▸ Instructions to follow
Output each record below exactly. No images go in the copy.

(Saved data entries)
____
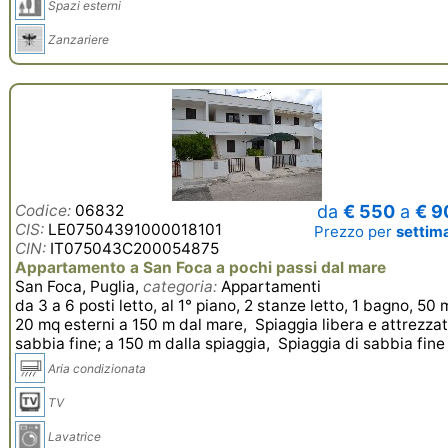
Spazi esterni
Zanzariere
Codice:
06832
da
€ 550
a
€ 9
CIS:
LE07504391000018101
Prezzo per
settim
CIN:
IT075043C200054875
Appartamento a San Foca a pochi passi dal mare
San Foca, Puglia,
categoria:
Appartamenti
da 3 a 6 posti letto, al 1° piano, 2 stanze letto, 1 bagno, 50 
20 mq esterni a 150 m dal mare, Spiaggia libera e attrezzat
sabbia fine; a 150 m dalla spiaggia, Spiaggia di sabbia fine
Aria condizionata
TV
Lavatrice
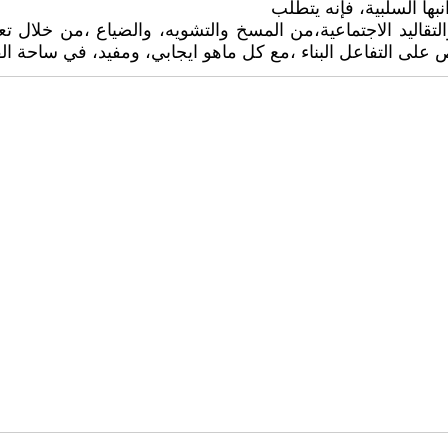
ها السلبية، فإنه يتطلب
لتقاليد الاجتماعية،من المسخ والتشويه، والضياع ،من خلال تعلي
ص على التفاعل البناء ،مع كل ماهو ايجابي، ومفيد، في ساحة ال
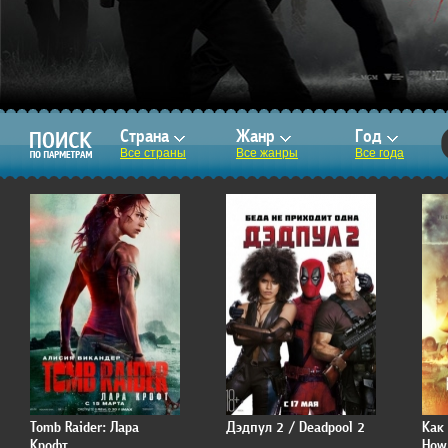
Страна
Жанр
Год
Все страны
Все жанры
Все года
Tomb Raider: Лара
Дэдпул 2 / Deadpool 2
Как 
Крофт
How 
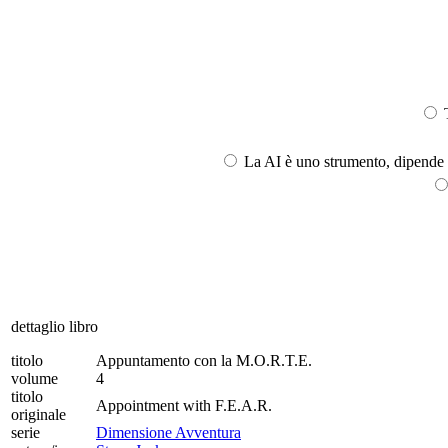
T
La AI è uno strumento, dipende l
dettaglio libro
titolo
Appuntamento con la M.O.R.T.E.
volume
4
titolo
Appointment with F.E.A.R.
originale
serie
Dimensione Avventura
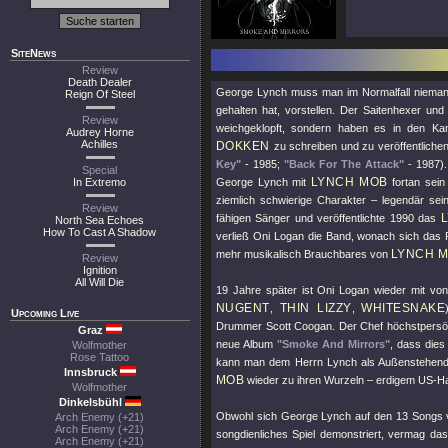
SiteNews
Review
Death Dealer
George Lynch muss man im Normalfall niemand
Reign Of Steel
gehalten hat, vorstellen. Der Saitenhexer un
Review
weichgeklopft, sondern haben es in den Ka
Audrey Horne
Achilles
DOKKEN
zu schreiben und zu veröffentlichen
Key"
- 1985;
"Back For The Attack"
- 1987).
Special
LYNCH MOB
In Extremo
George Lynch mit
fortan sein
ziemlich schwierige Charakter – legendär sei
Review
fähigen Sänger und veröffentlichte 1990 das
North Sea Echoes
How To Cast A Shadow
verließ Oni Logan die Band, wonach sich das
LYNCH 
mehr musikalisch Brauchbares von
Review
Ignition
All Will Die
19 Jahre später ist Oni Logan wieder mit vo
NUGENT
THIN LIZZY
WHITESNAKE
,
,
Upcoming Live
Drummer Scott Coogan. Der Chef höchstpersönl
Graz
neue Album
"Smoke And Mirrors"
, dass dies
Wolfmother
Rose Tattoo
kann man dem Herrn Lynch als Außenstehend
Innsbruck
MOB
wieder zu ihren Wurzeln – erdigem US-Ha
Wolfmother
Dinkelsbühl
Obwohl sich George Lynch auf den 13 Songs
Arch Enemy (+21)
Arch Enemy (+21)
songdienliches Spiel demonstriert, vermag d
Arch Enemy (+21)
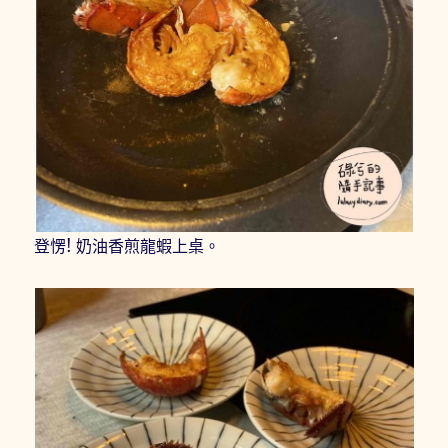
登愣! 奶油香煎龍蝦上桌。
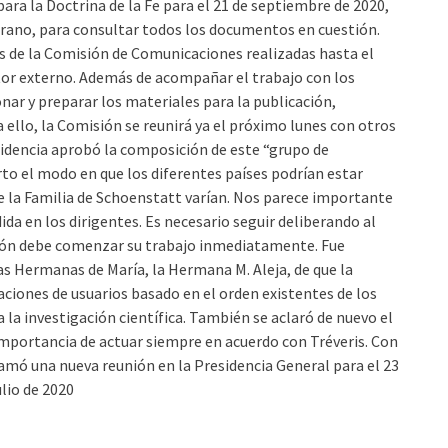
ara la Doctrina de la Fe para el 21 de septiembre de 2020,
erano, para consultar todos los documentos en cuestión.
s de la Comisión de Comunicaciones realizadas hasta el
or externo. Además de acompañar el trabajo con los
nar y preparar los materiales para la publicación,
 ello, la Comisión se reunirá ya el próximo lunes con otros
sidencia aprobó la composición de este “grupo de
to el modo en que los diferentes países podrían estar
e la Familia de Schoenstatt varían. Nos parece importante
da en los dirigentes. Es necesario seguir deliberando al
ción debe comenzar su trabajo inmediatamente. Fue
as Hermanas de María, la Hermana M. Aleja, de que la
ciones de usuarios basado en el orden existentes de los
a la investigación científica. También se aclaró de nuevo el
a importancia de actuar siempre en acuerdo con Tréveris. Con
amó una nueva reunión en la Presidencia General para el 23
ulio de 2020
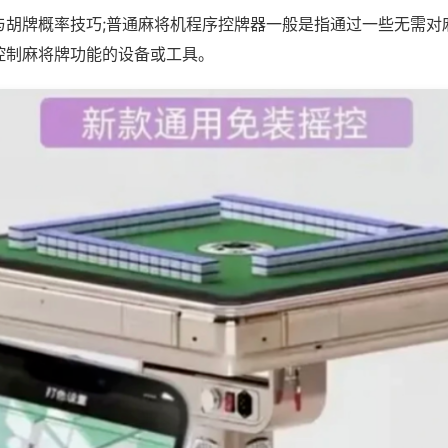
与胡牌概率技巧;普通麻将机程序控牌器一般是指通过一些无需对
控制麻将牌功能的设备或工具。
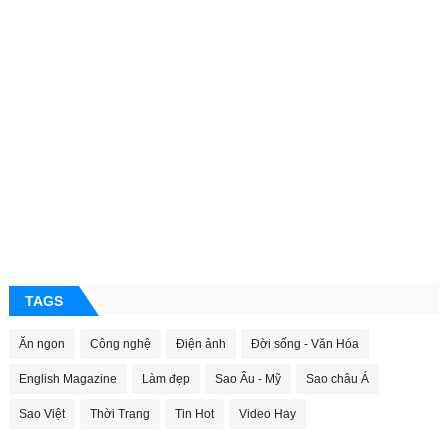
TAGS
Ăn ngon
Công nghệ
Điện ảnh
Đời sống - Văn Hóa
English Magazine
Làm đẹp
Sao Âu - Mỹ
Sao châu Á
Sao Việt
Thời Trang
Tin Hot
Video Hay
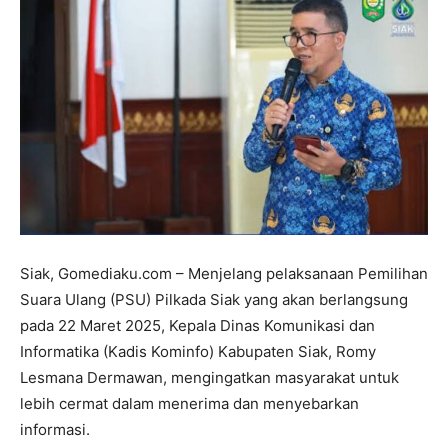
Siak, Gomediaku.com – Menjelang pelaksanaan Pemilihan
Suara Ulang (PSU) Pilkada Siak yang akan berlangsung
pada 22 Maret 2025, Kepala Dinas Komunikasi dan
Informatika (Kadis Kominfo) Kabupaten Siak, Romy
Lesmana Dermawan, mengingatkan masyarakat untuk
lebih cermat dalam menerima dan menyebarkan
informasi.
____
▸ Written response
Spazi esterni
Zanzariere
Codice:
06832
da
€ 550
a
€ 9
CIS:
LE07504391000018101
Prezzo per
settim
CIN:
IT075043C200054875
Appartamento a San Foca a pochi passi dal mare
San Foca, Puglia,
categoria:
Appartamenti
da 3 a 6 posti letto, al 1° piano, 2 stanze letto, 1 bagno, 50 
20 mq esterni a 150 m dal mare, Spiaggia libera e attrezzat
sabbia fine; a 150 m dalla spiaggia, Spiaggia di sabbia fine
Aria condizionata
TV
Lavatrice
ها السلبية، فإنه يتطلب
لتقاليد الاجتماعية،من المسخ والتشويه، والضياع ،من خلال تعلي
ص على التفاعل البناء ،مع كل ماهو ايجابي، ومفيد، في ساحة ال
Страна
Жанр
Год
Все страны
Все жанры
Все года
Tomb Raider: Лара
Дэдпул 2 / Deadpool 2
Как 
Крофт
How 
T
La AI è uno strumento, dipende l
dettaglio libro
titolo
Appuntamento con la M.O.R.T.E.
volume
4
titolo
Appointment with F.E.A.R.
originale
serie
Dimensione Avventura
SiteNews
Review
Death Dealer
George Lynch muss man im Normalfall niemand
Reign Of Steel
gehalten hat, vorstellen. Der Saitenhexer un
Review
weichgeklopft, sondern haben es in den Ka
Audrey Horne
Achilles
DOKKEN
zu schreiben und zu veröffentlichen
Key"
- 1985;
"Back For The Attack"
- 1987).
Special
LYNCH MOB
In Extremo
George Lynch mit
fortan sein
ziemlich schwierige Charakter – legendär sei
Review
fähigen Sänger und veröffentlichte 1990 das
North Sea Echoes
How To Cast A Shadow
verließ Oni Logan die Band, wonach sich das
LYNCH 
mehr musikalisch Brauchbares von
Review
Ignition
All Will Die
19 Jahre später ist Oni Logan wieder mit vo
NUGENT
THIN LIZZY
WHITESNAKE
,
,
Upcoming Live
Drummer Scott Coogan. Der Chef höchstpersönl
Graz
neue Album
"Smoke And Mirrors"
, dass dies
Wolfmother
Rose Tattoo
kann man dem Herrn Lynch als Außenstehend
Innsbruck
MOB
wieder zu ihren Wurzeln – erdigem US-Ha
Wolfmother
Dinkelsbühl
Obwohl sich George Lynch auf den 13 Songs
Arch Enemy (+21)
Arch Enemy (+21)
songdienliches Spiel demonstriert, vermag d
Arch Enemy (+21)
登愣! 奶油香煎龍蝦上桌。
ara la Doctrina de la Fe para el 21 de septiembre de 2020,
erano, para consultar todos los documentos en cuestión.
s de la Comisión de Comunicaciones realizadas hasta el
or externo. Además de acompañar el trabajo con los
nar y preparar los materiales para la publicación,
 ello, la Comisión se reunirá ya el próximo lunes con otros
sidencia aprobó la composición de este “grupo de
to el modo en que los diferentes países podrían estar
e la Familia de Schoenstatt varían. Nos parece importante
da en los dirigentes. Es necesario seguir deliberando al
ción debe comenzar su trabajo inmediatamente. Fue
as Hermanas de María, la Hermana M. Aleja, de que la
ciones de usuarios basado en el orden existentes de los
a la investigación científica. También se aclaró de nuevo el
a importancia de actuar siempre en acuerdo con Tréveris. Con
amó una nueva reunión en la Presidencia General para el 23
ulio de 2020
与胡牌概率技巧;普通麻将机程序控牌器一般是指通过一些无需对
控制麻将牌功能的设备或工具。
TAGS
Ăn ngon
Công nghệ
Điện ảnh
Đời sống - Văn Hóa
English Magazine
Làm đẹp
Sao Âu - Mỹ
Sao châu Á
Sao Việt
Thời Trang
Tin Hot
Video Hay
Siak, Gomediaku.com – Menjelang pelaksanaan Pemilihan
Suara Ulang (PSU) Pilkada Siak yang akan berlangsung
pada 22 Maret 2025, Kepala Dinas Komunikasi dan
Informatika (Kadis Kominfo) Kabupaten Siak, Romy
Lesmana Dermawan, mengingatkan masyarakat untuk
lebih cermat dalam menerima dan menyebarkan
informasi.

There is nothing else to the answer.